To test the impact of sustained TERT expression on neurodegeneration, Alzheimer’s disease mouse models were engineered to maintain normal levels of TERT in adult neurons. Shim and colleagues established that increases in TERT levels resulted in a marked reduction of toxic protein aggregate levels in neurons in the brains of mice and in cultured human neurons modeling Alzheimer’s disease.
The loss and dysfunction of the sites of nerve cell connections (synapses) are major correlates of cognitive decline in Alzheimer’s disease. In this study, TERT induction was linked to increases in the density of dendritic spines — structures for receiving nerve signal transmission — in the brains of Alzheimer’s disease mice, suggesting improved neuronal connectivity. Specifically, the enhanced dendritic spine density was observed in the outermost layer of the brain called the cerebral cortex, which is where complex, high-order functions (e.g., attention, perception, awareness, thought, language, and consciousness) are executed. Shim and colleagues conclude that elevated TERT levels in neurons activate synaptic signaling cascades and reduce spine shrinkage and synaptic loss in neurons of the mouse Alzheimer’s brain.
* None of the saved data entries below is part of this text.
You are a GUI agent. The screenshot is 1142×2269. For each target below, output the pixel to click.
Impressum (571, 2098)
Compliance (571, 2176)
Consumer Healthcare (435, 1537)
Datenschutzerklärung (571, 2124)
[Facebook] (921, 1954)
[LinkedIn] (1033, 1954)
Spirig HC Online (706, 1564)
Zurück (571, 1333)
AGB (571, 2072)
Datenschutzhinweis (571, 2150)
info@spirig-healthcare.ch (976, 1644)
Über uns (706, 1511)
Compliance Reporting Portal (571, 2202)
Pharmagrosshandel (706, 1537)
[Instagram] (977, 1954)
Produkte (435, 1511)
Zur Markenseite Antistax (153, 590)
Shim and colleagues next investigated whether TERT activation could ameliorate the learning deficits of Alzheimer’s disease models. To do so, they used a test called the Barnes maze, which consists of a circular table with holes around the circumference, placed in a room with visual cues in the periphery. Most of these holes lead to an open drop to the floor, but a single hole leads to a dark box in which the animal can hide, also known as the “drop-box.” After a few trials, rodents typically remember which hole contains the drop-box and quickly proceed in a direct path toward the hole. Investigators can measure the amount of time to find the correct hole, the number of incorrect holes explored, and the length of the exploratory path.
As expected Alzheimer’s disease mice showed impaired acquisition of spatial learning at old age on the Barnes maze. But the Alzheimer’s disease mice with activated TERT achieved significant prevention of learning and memory dysfunction, as indicated by a reduction in latencies to enter the escape hole. These findings, which align with the above cellular and molecular data, indicate that TERT activation attenuates the age-associated learning impairment of Alzheimer’s disease mice.
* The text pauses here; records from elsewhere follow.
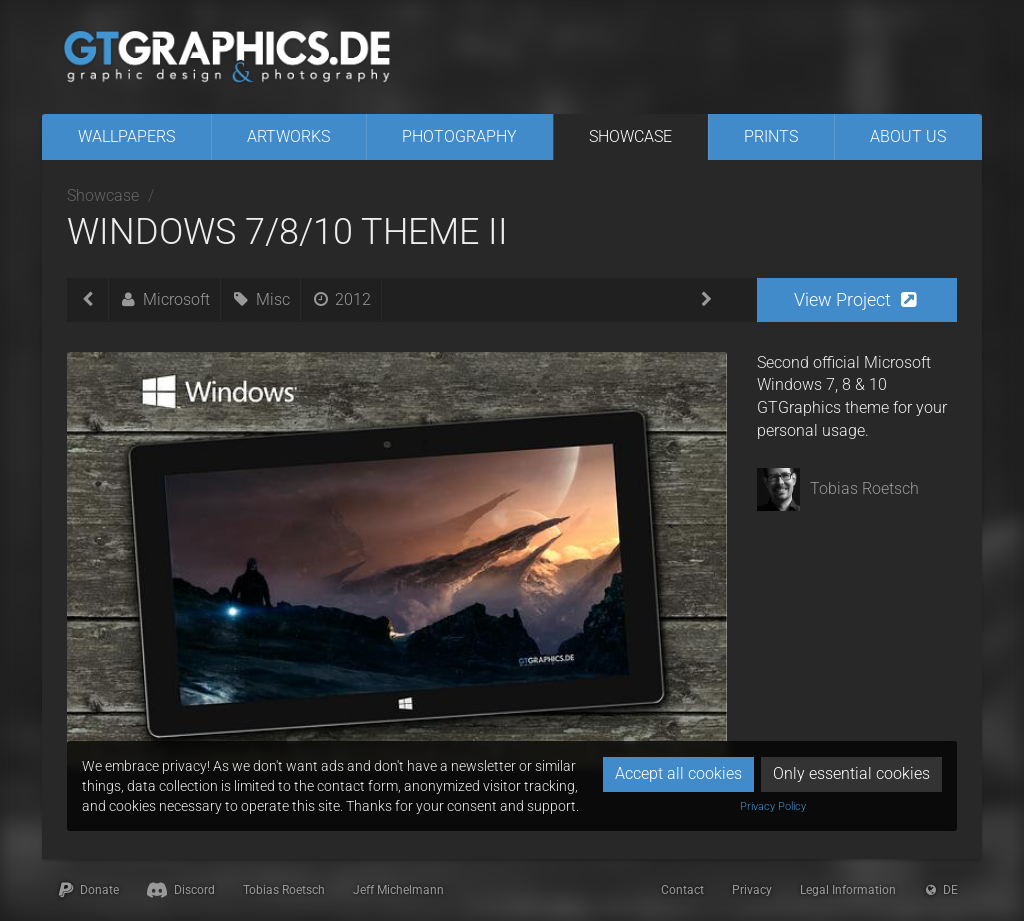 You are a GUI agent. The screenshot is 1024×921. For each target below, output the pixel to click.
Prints (771, 136)
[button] (857, 300)
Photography (459, 136)
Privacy (752, 890)
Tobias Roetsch (284, 890)
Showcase (630, 136)
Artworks (288, 136)
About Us (908, 136)
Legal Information (848, 890)
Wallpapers (126, 136)
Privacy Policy (773, 806)
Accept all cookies (678, 773)
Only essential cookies (851, 773)
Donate (87, 890)
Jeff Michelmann (398, 890)
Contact (682, 890) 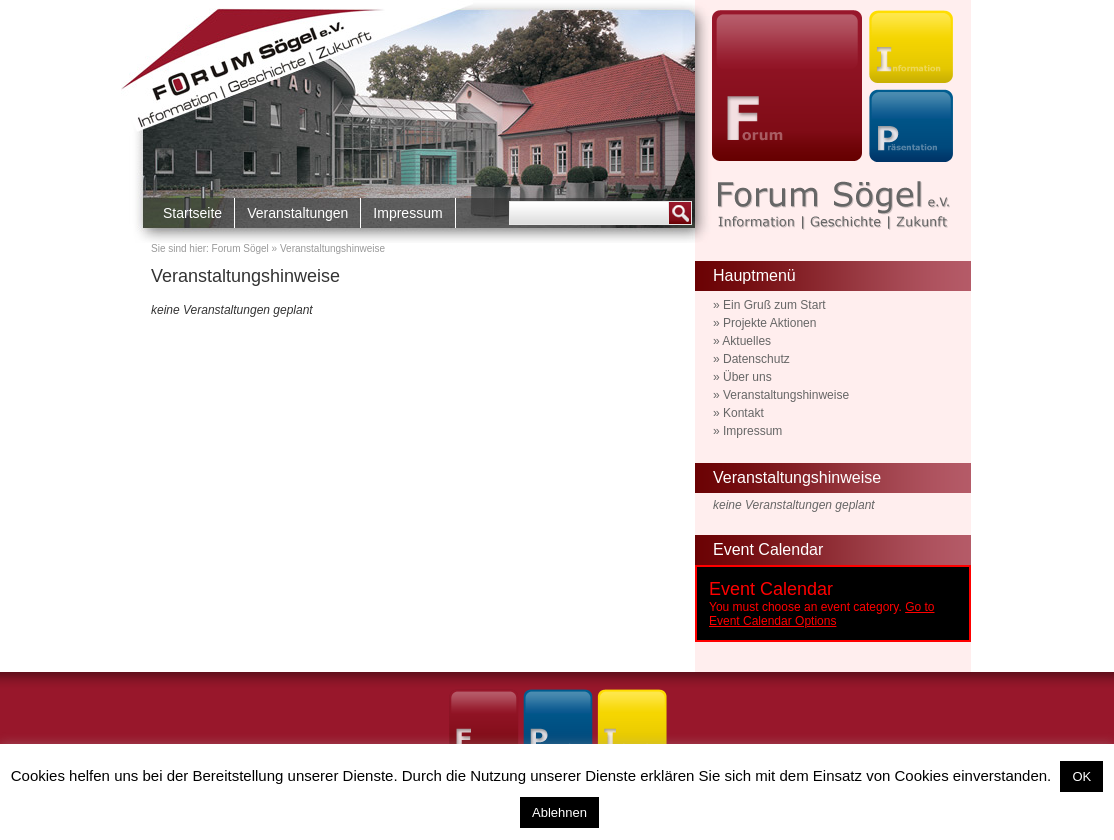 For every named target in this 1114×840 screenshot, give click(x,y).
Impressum (407, 213)
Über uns (747, 377)
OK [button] (1081, 776)
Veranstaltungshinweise (245, 276)
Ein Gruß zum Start (774, 305)
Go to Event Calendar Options (821, 614)
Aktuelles (746, 341)
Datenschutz (756, 359)
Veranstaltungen (297, 213)
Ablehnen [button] (559, 812)
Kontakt (743, 413)
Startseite (192, 213)
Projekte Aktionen (769, 323)
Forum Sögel (240, 248)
These observations in mouse models of Alzheimer’s diseases prompted Shim and colleagues to assess the biological impact of TERT induction in a well-established stem cell (iPSCs) model generated from a patient with Alzheimer’s disease. Mirroring the mouse findings, the TERT gene was shut down in the human neurons and TERT induction resulted in a reduction of intracellular Aβ accumulation. Furthermore, TERT induction not only decreased toxic protein levels but also triggered activation of genes known to be crucial in reducing Aβ processing and toxicity and improving synaptic plasticity and memory formation in the adult brain. Going one step further, intersecting the gene and pathway activity profiles of mouse and human neurons from Alzheimer’s disease models revealed that TERT activation enriched learning processes in these cells.
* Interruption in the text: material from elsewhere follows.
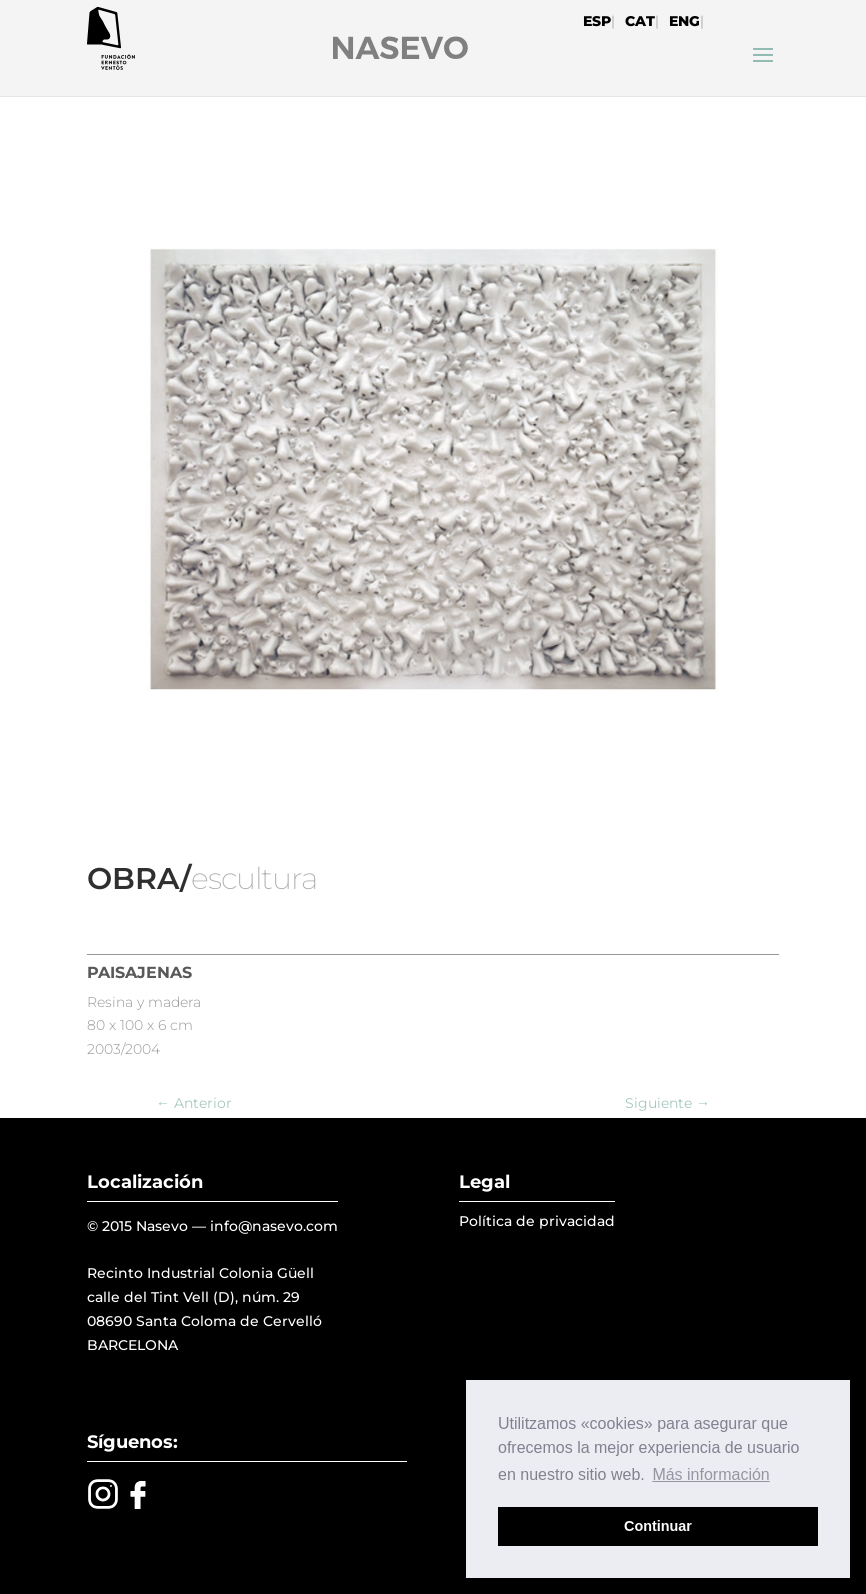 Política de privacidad (537, 1221)
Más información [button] (710, 1474)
These findings suggest that TERT regulates critical disease-associated pathways in Alzheimer’s disease and provide a deeper understanding of how TERT contributes to neuronal health in the setting of neurodegeneration and cognitive deficits in both mouse and human models of Alzheimer’s disease. This study justifies the testing of various somatic TERT therapies, such as small-molecule activators or inactivation inhibitors of TERT gene activation as potential therapeutic options for patients with Alzheimer’s disease.